PHYLLIS WAKIAGA: Time is ripe for SMES to flourish, profit

George Onyango with fellow jua kali artisans at his Kamukunji workshop, Nairobi, on July 19 /JACK OWUOR
George Onyango with fellow jua kali artisans at his Kamukunji workshop, Nairobi, on July 19 /JACK OWUOR

Fifty per cent of all new jobs are estimated to come from medium and large companies, despite their constituting only 20 per cent of all firms in the manufacturing and service sectors. This is according to a World Bank report on High Growth Firms released this month.

Despite the huge role SMEs play in driving growth, it is estimated their contribution to production is minimal, and many of them specialise in low-value addition. Essentially, many small businesses are part of a huge informal economy, which may seem to offer relief for their short-term challenges but in the long run, minimises their potential for growth, access to wider resources and markets — and ultimately limits their socio-economic impact.

Kenya’s Micro, Small and Medium Enterprises contribute approximately 40 per cent of the GDP, with the majority falling in the informal sector.

While there are about 7.41 million SMEs in Kenya, only 1.56 million are licensed, whereas 5.85 million are not.

The high number of unlicensed SMEs indicates the time is ripe to create a conducive space for SMEs to be productive and profitable at local and regional levels.

President Uhuru Kenyatta’s recent directive for relevant ministries to devise SME-specific strategies is indeed timely and promises to unlock the potential for small businesses if implemented in the short and medium term.

There are several ways to go about this but some overarching things to focus on are;

First, there is an urgent need to formalise the informal segment of the SME sector through the promotion and simplification of business start-up operations. By doing so, many more people, particularly the youth, will gain an identity and open themselves up for more business opportunities.

Second, we need to develop and implement the SMEs subcontracting policy. This should aim at promoting the creation of strong linkages between large enterprises and SMEs, whilst governing the contractual agreements between the two. This will not only boost the growth of the SMEs, but also result in the growth of the value chains, catalysing a more vibrant economy.

Third, it is important that we foster SME innovation and patenting. The SME sector competitiveness and the exploitation of economies of scale are largely determined by the quality of products developed and the right pricing. While the presence of innovation, inventions and modifications signifies growth, very few ( 30 per cent) companies have come up with innovations within three years of their existence, according to a KAM study on Intellectual Property Rights. In this regard, it is critical that all 47 counties establish incubation centres for SMEs to resolve issues on product design, innovation and patenting.

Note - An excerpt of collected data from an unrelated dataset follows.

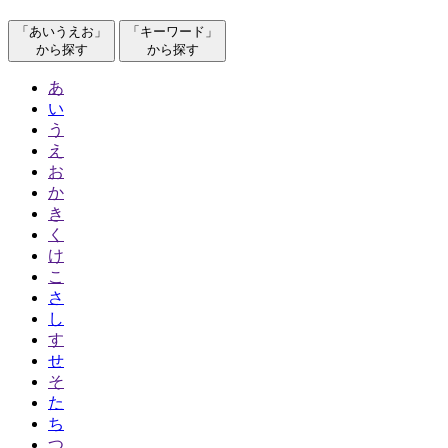
「あいうえお」
「キーワード」
から探す
から探す
あ
い
う
え
お
か
き
く
け
こ
さ
し
す
せ
そ
た
ち
つ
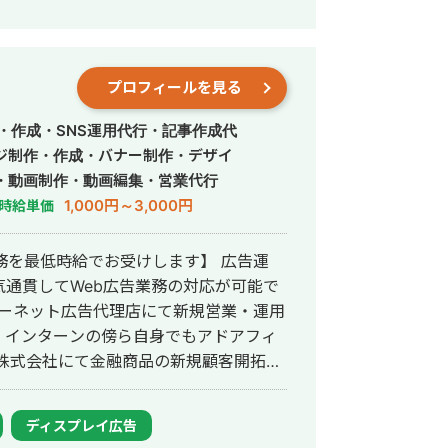
リウム 鋼板」で1位 ・「塗り壁」で1位
ォーム」「千葉県 外壁塗装」「つくば市
紹介】 ・高校卒業
として活動する ・RIZAPの子会社に
プロフィールを見る
支配人となり、新規出店などを経験 ・副
立 ・個人事業として3年で利益8倍を達
・作成・SNS運用代行・記事作成代
人化後も、3年連続で150％以上の業績
ジ制作・作成・バナー制作・デザイ
・動画制作・動画編集・営業代行
1,000円～3,000円
時給単価
>リスティング広告事業 >ホームペー
業務を最低時給でお受けします】 広告運
マ株式会社公式サイト
通貫してWeb広告業務の対応が可能で
。インターンの傍ら自身でもアドアフィ
0件のテレアポ、個人宅への訪問営業を1
ディスプレイ広告
ング広告・ディスプレイ広告の広告運用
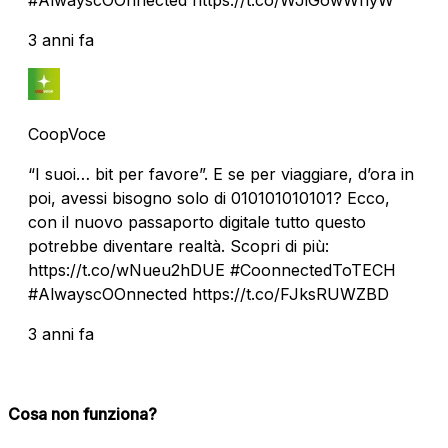
3 anni fa
CoopVoce
“I suoi… bit per favore”. E se per viaggiare, d’ora in
poi, avessi bisogno solo di 010101010101? Ecco,
con il nuovo passaporto digitale tutto questo
potrebbe diventare realtà. Scopri di più:
https://t.co/wNueu2hDUE #CoonnectedToTECH
#AlwayscOOnnected https://t.co/FJksRUWZBD
3 anni fa
Cosa non funziona?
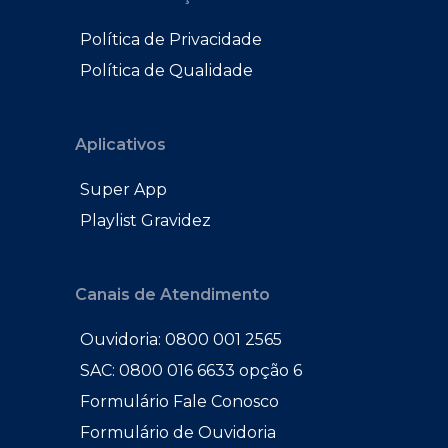
Política de Privacidade
Política de Qualidade
Aplicativos
Super App
Playlist Gravidez
Canais de Atendimento
Ouvidoria: 0800 001 2565
SAC: 0800 016 6633 opção 6
Formulário Fale Conosco
Formulário de Ouvidoria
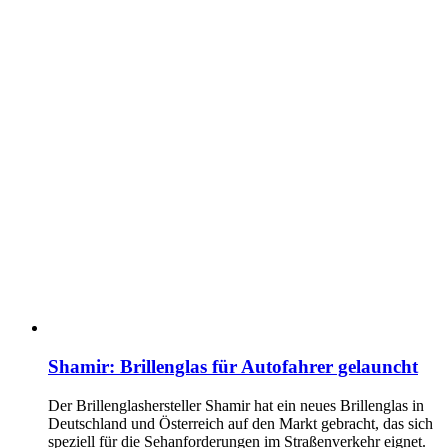
Shamir: Brillenglas für Autofahrer gelauncht
Der Brillenglashersteller Shamir hat ein neues Brillenglas in
Deutschland und Österreich auf den Markt gebracht, das sich
speziell für die Sehanforderungen im Straßenverkehr eignet.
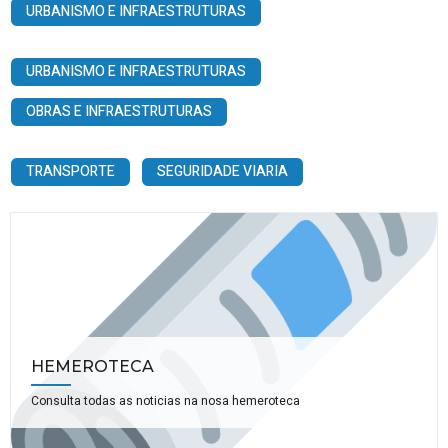
URBANISMO E INFRAESTRUTURAS
URBANISMO E INFRAESTRUTURAS
OBRAS E INFRAESTRUTURAS
TRANSPORTE
SEGURIDADE VIARIA
HEMEROTECA
Consulta todas as noticias na nosa hemeroteca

Lastly, we must promote market access of SMEs at local and international levels. Unfair competition from cheap imports continues to hinder the growth of the sector. Our domestic market is shared by a small portion of formal markets that prefers high-quality products and at reasonable prices, yet it is too small to bring down the cost of production through economies of scale. Unfortunately, the low level of product development and innovation has allowed the importation of items that can be locally produced. Additionally, clear guidelines targeting SMEs for the smooth operation of the Buy Kenya Build Kenya Strategy are key. The government, the largest consumer of goods and services, would be of great importance in purchasing SMEs’ products.